(Records from a data collection)
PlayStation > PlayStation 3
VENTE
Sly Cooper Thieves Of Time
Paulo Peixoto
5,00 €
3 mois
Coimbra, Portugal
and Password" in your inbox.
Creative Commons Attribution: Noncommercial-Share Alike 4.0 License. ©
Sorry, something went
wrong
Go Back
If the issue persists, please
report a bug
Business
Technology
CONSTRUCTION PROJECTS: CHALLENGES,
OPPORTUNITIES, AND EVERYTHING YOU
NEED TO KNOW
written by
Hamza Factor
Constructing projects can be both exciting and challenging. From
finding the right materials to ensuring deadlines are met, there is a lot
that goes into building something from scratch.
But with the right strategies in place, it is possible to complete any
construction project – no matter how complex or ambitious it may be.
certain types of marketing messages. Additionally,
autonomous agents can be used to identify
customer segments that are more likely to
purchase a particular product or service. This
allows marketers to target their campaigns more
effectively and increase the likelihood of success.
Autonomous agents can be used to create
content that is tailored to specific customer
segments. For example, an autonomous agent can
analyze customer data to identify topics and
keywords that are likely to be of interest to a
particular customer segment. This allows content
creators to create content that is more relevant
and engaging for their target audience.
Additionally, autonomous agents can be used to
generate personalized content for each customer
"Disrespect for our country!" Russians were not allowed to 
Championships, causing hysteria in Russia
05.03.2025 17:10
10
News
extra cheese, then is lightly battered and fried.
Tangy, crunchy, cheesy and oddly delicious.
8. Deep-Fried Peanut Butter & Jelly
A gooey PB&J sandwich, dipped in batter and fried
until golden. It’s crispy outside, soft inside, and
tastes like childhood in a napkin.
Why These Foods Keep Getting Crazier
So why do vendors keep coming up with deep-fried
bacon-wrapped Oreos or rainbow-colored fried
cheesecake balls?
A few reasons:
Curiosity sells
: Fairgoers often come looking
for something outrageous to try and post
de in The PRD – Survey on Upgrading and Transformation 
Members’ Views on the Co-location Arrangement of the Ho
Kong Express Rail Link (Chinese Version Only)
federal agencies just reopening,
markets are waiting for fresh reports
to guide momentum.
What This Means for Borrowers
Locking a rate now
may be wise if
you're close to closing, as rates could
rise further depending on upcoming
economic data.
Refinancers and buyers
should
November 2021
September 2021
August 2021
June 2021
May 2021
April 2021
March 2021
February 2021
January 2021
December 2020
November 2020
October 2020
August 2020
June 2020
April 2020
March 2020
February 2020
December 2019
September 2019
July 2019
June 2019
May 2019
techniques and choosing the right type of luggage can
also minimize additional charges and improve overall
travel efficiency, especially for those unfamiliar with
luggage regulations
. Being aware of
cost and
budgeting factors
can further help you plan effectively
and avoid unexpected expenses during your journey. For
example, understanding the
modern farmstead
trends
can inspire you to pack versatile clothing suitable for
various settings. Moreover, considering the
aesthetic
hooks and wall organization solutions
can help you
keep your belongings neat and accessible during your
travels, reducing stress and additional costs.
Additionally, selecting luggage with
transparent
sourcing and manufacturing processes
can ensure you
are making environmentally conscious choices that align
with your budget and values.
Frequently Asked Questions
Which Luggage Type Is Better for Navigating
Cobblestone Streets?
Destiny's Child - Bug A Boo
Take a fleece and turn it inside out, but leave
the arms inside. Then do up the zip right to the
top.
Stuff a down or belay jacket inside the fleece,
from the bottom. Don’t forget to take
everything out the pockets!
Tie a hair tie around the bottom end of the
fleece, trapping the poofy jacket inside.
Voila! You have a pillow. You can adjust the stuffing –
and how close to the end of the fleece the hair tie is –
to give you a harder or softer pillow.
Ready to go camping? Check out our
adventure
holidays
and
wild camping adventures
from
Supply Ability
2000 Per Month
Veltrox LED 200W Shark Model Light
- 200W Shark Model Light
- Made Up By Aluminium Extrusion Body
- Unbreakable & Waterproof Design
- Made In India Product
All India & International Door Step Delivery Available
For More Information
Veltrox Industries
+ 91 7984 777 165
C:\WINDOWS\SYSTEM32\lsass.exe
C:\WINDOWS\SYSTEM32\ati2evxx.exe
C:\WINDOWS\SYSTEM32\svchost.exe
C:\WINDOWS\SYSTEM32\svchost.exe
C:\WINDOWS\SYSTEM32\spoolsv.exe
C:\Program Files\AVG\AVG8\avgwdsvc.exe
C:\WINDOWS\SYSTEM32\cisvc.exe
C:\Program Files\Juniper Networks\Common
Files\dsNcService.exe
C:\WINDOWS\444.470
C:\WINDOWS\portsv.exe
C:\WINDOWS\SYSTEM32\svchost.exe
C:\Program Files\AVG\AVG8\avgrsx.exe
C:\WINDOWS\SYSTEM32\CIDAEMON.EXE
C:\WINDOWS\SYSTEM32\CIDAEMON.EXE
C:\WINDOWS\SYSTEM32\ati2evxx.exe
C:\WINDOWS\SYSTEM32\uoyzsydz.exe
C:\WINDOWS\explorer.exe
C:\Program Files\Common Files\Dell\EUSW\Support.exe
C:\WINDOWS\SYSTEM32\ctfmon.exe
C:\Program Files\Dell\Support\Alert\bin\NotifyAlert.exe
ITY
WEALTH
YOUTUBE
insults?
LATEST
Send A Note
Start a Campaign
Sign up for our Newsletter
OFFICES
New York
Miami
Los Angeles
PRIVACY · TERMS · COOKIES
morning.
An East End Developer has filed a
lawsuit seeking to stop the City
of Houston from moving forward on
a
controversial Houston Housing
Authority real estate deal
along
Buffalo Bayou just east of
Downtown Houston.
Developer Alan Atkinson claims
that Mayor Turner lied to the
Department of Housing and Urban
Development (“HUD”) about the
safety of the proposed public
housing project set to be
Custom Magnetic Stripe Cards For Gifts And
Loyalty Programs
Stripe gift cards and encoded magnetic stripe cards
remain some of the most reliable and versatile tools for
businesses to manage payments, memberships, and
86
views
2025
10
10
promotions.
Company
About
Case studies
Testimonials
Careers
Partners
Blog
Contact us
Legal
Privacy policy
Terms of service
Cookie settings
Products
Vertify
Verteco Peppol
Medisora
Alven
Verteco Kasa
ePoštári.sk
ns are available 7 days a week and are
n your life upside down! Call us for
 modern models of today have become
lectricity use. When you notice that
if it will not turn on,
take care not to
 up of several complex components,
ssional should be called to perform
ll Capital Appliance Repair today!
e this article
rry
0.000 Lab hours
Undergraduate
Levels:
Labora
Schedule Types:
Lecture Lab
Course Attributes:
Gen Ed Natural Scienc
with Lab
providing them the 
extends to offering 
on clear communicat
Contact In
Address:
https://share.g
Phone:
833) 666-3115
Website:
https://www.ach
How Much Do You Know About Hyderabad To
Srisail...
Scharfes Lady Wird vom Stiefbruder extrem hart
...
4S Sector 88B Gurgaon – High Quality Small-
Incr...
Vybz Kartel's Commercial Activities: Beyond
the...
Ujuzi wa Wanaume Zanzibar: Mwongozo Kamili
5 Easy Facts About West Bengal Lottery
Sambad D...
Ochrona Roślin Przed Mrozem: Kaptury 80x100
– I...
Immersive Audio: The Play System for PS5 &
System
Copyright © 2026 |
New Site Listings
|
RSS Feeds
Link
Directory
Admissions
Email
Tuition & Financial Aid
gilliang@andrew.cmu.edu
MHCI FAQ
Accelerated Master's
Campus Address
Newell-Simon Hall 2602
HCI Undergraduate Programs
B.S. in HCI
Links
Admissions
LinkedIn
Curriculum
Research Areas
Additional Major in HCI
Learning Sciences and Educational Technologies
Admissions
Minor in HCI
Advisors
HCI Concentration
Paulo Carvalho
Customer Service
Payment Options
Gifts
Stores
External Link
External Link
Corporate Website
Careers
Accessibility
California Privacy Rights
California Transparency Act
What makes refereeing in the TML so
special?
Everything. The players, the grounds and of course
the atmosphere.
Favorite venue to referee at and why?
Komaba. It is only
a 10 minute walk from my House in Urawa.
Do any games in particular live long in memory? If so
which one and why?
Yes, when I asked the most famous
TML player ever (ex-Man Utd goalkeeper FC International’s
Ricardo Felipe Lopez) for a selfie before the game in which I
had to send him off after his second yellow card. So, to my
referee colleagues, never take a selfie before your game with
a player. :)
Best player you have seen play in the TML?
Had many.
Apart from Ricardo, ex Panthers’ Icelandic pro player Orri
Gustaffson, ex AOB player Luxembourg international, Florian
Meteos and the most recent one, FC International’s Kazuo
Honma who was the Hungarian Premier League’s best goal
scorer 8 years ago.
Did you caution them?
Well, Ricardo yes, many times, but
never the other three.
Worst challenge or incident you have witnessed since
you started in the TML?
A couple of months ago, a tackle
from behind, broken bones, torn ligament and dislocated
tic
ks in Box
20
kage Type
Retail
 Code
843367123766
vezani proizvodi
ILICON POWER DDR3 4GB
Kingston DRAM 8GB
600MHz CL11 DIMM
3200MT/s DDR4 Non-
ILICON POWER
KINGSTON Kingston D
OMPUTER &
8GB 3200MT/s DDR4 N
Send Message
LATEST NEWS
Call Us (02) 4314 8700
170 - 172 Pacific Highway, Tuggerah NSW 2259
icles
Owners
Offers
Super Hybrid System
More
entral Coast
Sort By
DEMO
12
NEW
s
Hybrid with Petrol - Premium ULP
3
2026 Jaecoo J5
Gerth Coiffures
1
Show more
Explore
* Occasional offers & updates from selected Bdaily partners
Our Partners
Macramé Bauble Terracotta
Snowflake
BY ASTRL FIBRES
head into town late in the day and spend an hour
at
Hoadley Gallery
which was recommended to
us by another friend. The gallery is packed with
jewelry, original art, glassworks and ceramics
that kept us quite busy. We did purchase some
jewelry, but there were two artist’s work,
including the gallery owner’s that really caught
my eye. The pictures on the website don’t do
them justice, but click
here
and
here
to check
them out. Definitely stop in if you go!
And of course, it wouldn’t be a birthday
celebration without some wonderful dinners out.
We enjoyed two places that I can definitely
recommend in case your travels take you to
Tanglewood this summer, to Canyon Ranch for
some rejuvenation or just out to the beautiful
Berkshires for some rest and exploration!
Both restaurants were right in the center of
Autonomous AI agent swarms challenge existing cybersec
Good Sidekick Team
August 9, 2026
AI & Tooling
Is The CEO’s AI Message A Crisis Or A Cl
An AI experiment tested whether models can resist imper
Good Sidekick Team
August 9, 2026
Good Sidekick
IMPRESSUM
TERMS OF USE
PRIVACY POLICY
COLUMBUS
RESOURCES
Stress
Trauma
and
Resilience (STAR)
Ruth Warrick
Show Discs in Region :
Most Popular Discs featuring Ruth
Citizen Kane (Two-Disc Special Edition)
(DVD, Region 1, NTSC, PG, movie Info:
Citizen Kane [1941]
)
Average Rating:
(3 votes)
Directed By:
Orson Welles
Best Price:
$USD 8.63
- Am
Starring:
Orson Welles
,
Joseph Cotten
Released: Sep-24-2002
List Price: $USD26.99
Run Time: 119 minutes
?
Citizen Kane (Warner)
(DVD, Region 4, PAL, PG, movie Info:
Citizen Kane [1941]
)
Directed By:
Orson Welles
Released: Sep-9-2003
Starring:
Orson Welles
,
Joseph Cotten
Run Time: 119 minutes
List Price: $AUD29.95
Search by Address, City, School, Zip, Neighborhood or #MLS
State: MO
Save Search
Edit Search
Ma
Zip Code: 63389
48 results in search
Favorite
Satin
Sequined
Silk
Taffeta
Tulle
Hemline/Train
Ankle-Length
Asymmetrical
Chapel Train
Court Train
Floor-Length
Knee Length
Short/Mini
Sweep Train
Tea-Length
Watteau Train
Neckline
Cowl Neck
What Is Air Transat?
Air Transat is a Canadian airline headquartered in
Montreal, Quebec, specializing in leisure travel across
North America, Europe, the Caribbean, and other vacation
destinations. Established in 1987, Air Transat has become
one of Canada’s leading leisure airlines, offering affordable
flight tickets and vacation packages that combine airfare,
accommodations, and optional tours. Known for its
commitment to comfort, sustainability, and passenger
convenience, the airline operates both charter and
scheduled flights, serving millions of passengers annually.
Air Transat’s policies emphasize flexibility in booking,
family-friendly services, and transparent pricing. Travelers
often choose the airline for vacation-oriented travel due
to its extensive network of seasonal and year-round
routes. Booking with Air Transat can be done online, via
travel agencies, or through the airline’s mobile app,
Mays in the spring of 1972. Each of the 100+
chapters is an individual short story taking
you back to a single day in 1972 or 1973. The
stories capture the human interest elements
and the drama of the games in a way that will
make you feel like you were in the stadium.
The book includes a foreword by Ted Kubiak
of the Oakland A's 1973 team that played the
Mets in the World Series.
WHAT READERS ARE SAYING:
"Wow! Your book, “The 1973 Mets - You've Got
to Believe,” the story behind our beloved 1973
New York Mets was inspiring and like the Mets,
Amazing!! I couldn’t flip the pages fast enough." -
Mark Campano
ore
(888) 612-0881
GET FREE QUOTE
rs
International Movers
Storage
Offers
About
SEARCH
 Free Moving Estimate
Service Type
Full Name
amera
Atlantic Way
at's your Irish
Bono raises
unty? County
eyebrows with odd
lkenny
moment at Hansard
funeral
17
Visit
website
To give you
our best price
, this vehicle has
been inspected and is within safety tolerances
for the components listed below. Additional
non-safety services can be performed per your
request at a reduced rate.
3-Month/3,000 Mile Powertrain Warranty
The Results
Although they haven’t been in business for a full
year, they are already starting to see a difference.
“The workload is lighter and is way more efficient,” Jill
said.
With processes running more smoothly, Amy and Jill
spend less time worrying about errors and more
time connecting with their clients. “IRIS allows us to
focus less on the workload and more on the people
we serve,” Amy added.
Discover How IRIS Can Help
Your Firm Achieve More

> **Task objective**
Which lines run from the one containing "3-Month/3,000 Mile Powertrain Warranty" to the end of the entries above? Print them exactly, both ends included, and nothing else.

> **Answer to this problem**
3-Month/3,000 Mile Powertrain Warranty
The Results
Although they haven’t been in business for a full
year, they are already starting to see a difference.
“The workload is lighter and is way more efficient,” Jill
said.
With processes running more smoothly, Amy and Jill
spend less time worrying about errors and more
time connecting with their clients. “IRIS allows us to
focus less on the workload and more on the people
we serve,” Amy added.
Discover How IRIS Can Help
Your Firm Achieve More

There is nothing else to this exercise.